Éditorial du numéro 98
Pour la survie des services publics
Les difficiles négociations entre le gouvernement et les travailleurs et travailleuses des secteurs public et parapublic du Québec révèlent des enjeux qui vont bien au-delà de relations de travail entre patrons et salarié·es. Ces négociations se font alors que les services publics subissent une importante dégradation, notamment dans le domaine de la santé et de l’éducation.
Les médias le mentionnent régulièrement, nos services publics font face à des problèmes multiples : rareté de main-d’œuvre, manque d’attractivité, conditions de travail difficiles, tâches épuisantes, salaires insuffisants, managérialisation de l’administration des services, incapacité de fournir des services minimaux dont la population a grandement besoin. Tout cela crée un mouvement de spirale vers le bas. Devant le peu d’attention qu’on leur accorde, les services offerts ne peuvent que devenir moins efficaces.

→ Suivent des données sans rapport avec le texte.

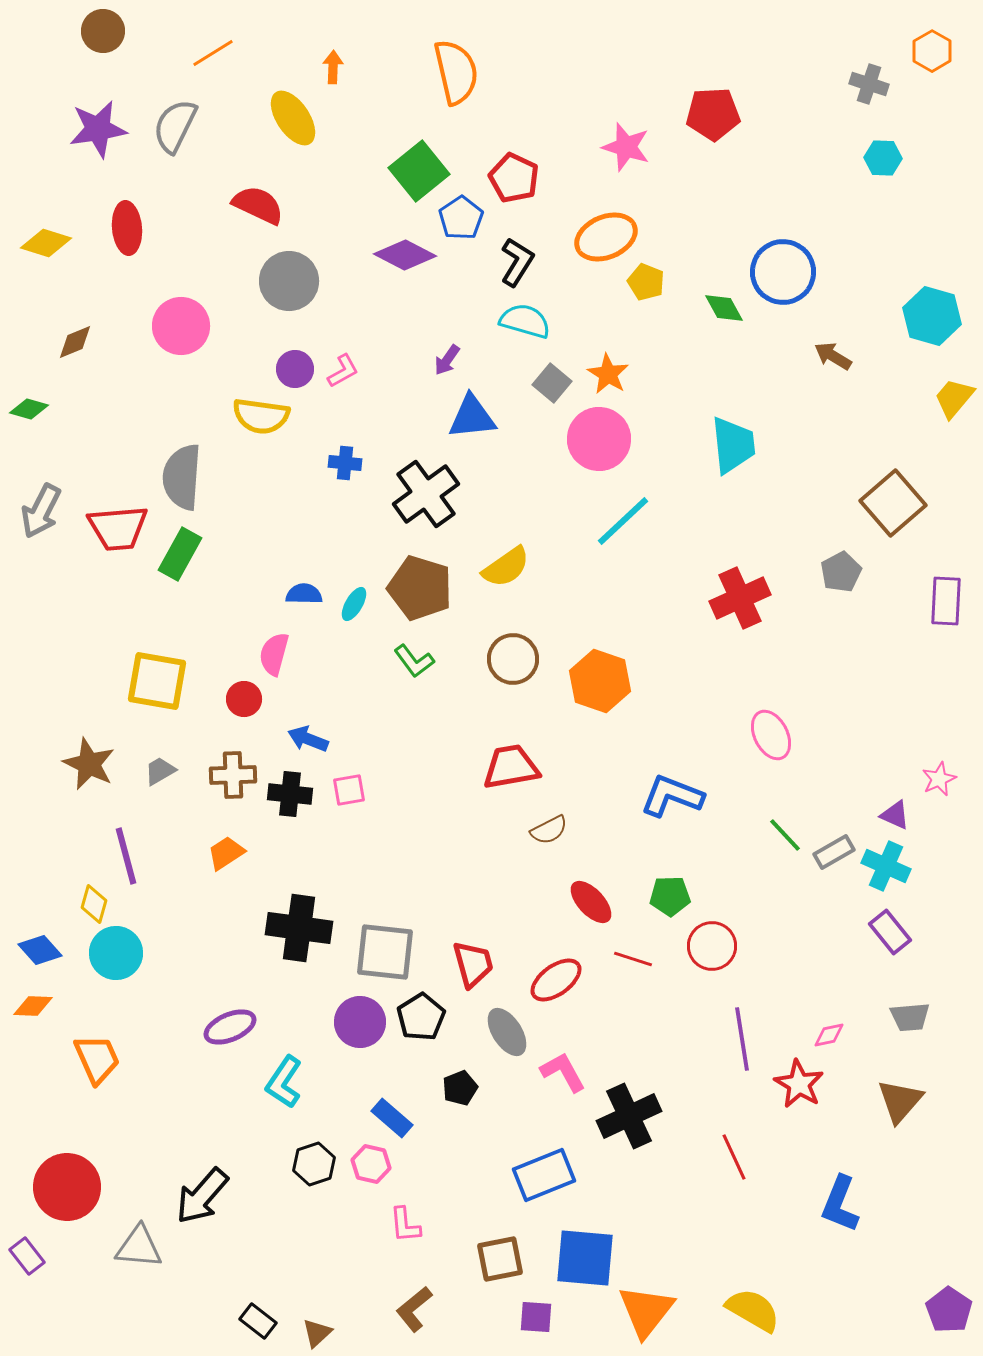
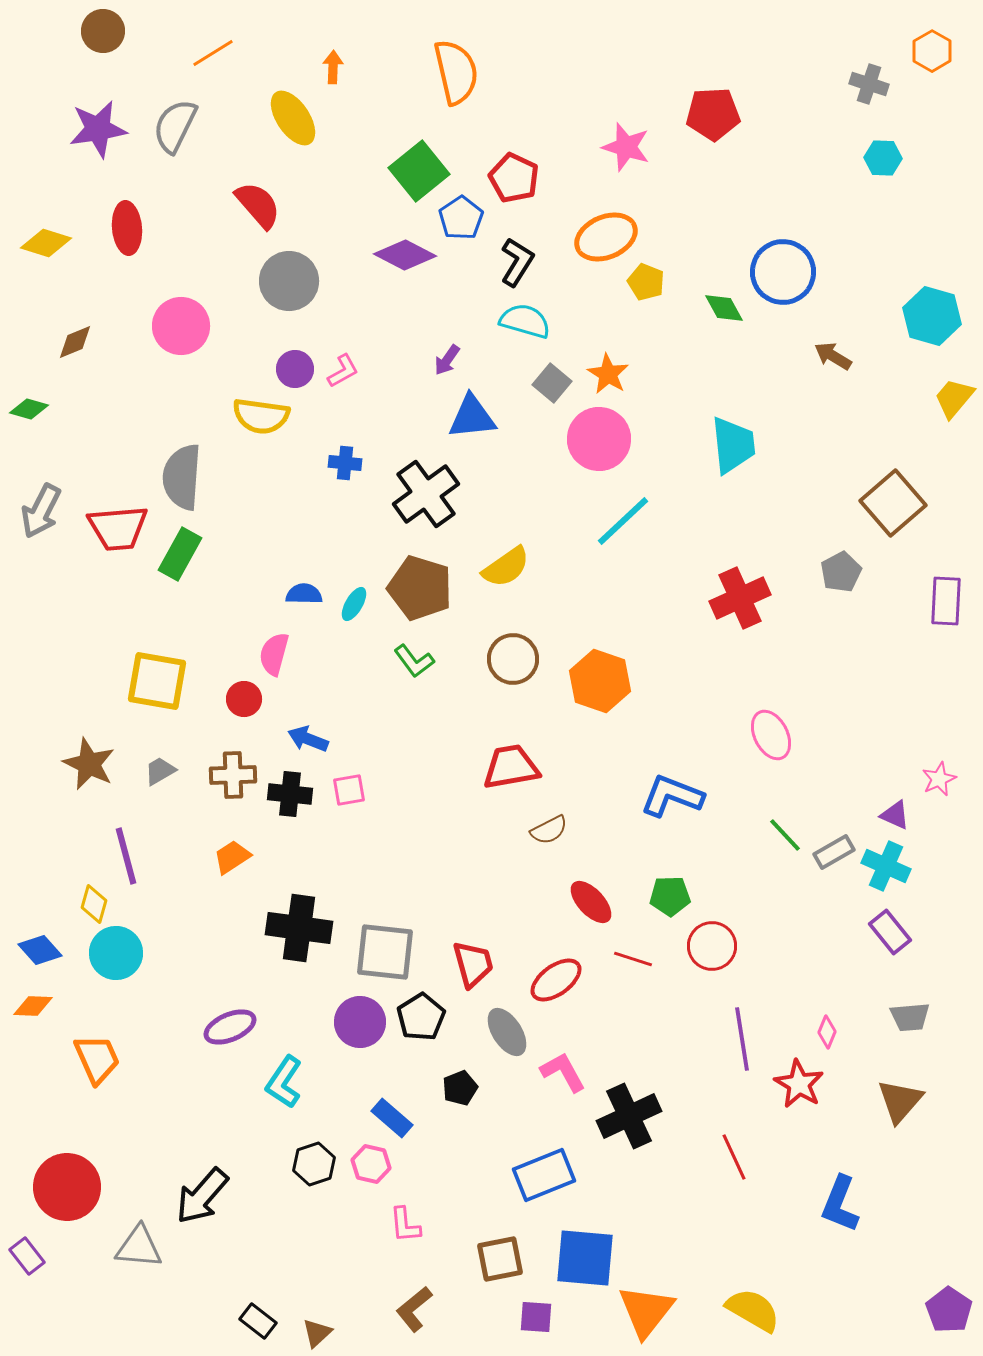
red semicircle at (258, 205): rotated 24 degrees clockwise
orange trapezoid at (226, 853): moved 6 px right, 4 px down
pink diamond at (829, 1035): moved 2 px left, 3 px up; rotated 56 degrees counterclockwise
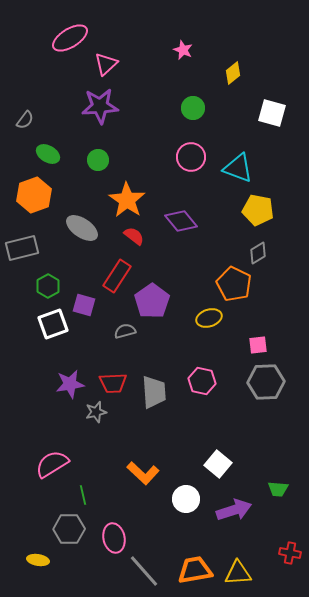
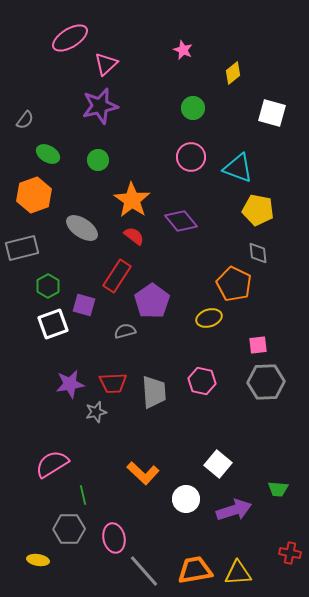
purple star at (100, 106): rotated 9 degrees counterclockwise
orange star at (127, 200): moved 5 px right
gray diamond at (258, 253): rotated 65 degrees counterclockwise
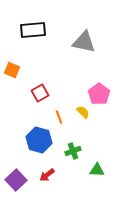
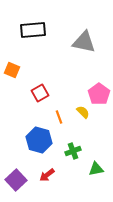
green triangle: moved 1 px left, 1 px up; rotated 14 degrees counterclockwise
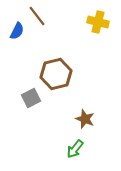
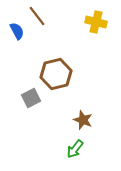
yellow cross: moved 2 px left
blue semicircle: rotated 54 degrees counterclockwise
brown star: moved 2 px left, 1 px down
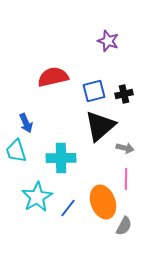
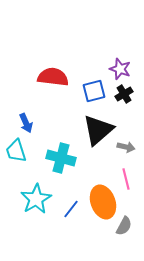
purple star: moved 12 px right, 28 px down
red semicircle: rotated 20 degrees clockwise
black cross: rotated 18 degrees counterclockwise
black triangle: moved 2 px left, 4 px down
gray arrow: moved 1 px right, 1 px up
cyan cross: rotated 16 degrees clockwise
pink line: rotated 15 degrees counterclockwise
cyan star: moved 1 px left, 2 px down
blue line: moved 3 px right, 1 px down
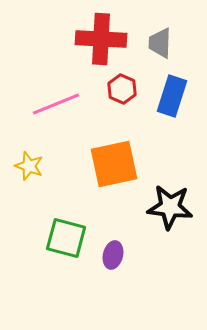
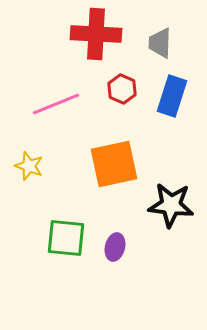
red cross: moved 5 px left, 5 px up
black star: moved 1 px right, 2 px up
green square: rotated 9 degrees counterclockwise
purple ellipse: moved 2 px right, 8 px up
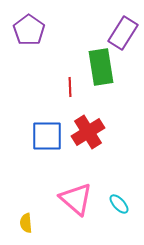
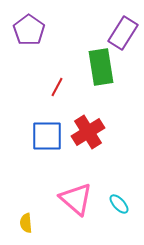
red line: moved 13 px left; rotated 30 degrees clockwise
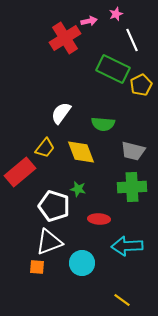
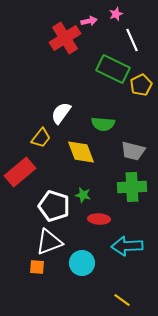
yellow trapezoid: moved 4 px left, 10 px up
green star: moved 5 px right, 6 px down
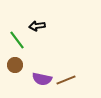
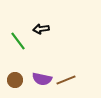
black arrow: moved 4 px right, 3 px down
green line: moved 1 px right, 1 px down
brown circle: moved 15 px down
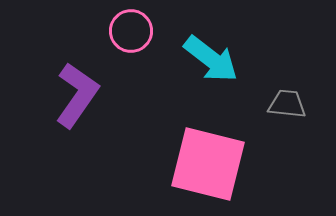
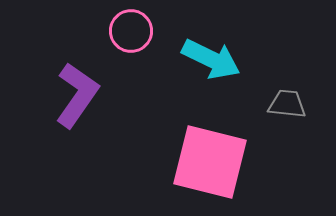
cyan arrow: rotated 12 degrees counterclockwise
pink square: moved 2 px right, 2 px up
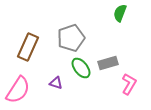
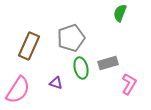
brown rectangle: moved 1 px right, 1 px up
green ellipse: rotated 25 degrees clockwise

Pourtant, ceux-ci nous semblent plus importants que jamais. Les années d’austérité budgétaire ont montré à quel point leur affaiblissement affecte la population dans ce qui lui est le plus indispensable : la capacité de bien se soigner, de recevoir une éducation de qualité, de répondre aux besoins des personnes marginalisées. La pandémie de COVID-19 a révélé que sans les employé·es de l’État qui ont tenu le fort envers et contre tout, nous n’aurions peut-être pas tenu le coup, en tant que société.
L’attitude du gouvernement du Québec est carrément méprisante pour celles et ceux qui accomplissent ce travail primordial. La CAQ semble très bien intégrer l’idée que tous les individus n’ont pas la même valeur et que certains doivent recevoir de très hauts salaires. Les député·es (avec leur hausse de 30 %), les médecins spécialistes, les entrepreneurs méritent, semble-t-il, ces revenus exceptionnels qui séparent de plus en plus le 1 % des plus riches du reste de la population. Mais celles et ceux qui tiennent en main ce que l’État offre de mieux, qui donnent des services essentiels, peuvent toujours se contenter de beaucoup moins et se débrouiller avec des conditions de travail insatisfaisantes.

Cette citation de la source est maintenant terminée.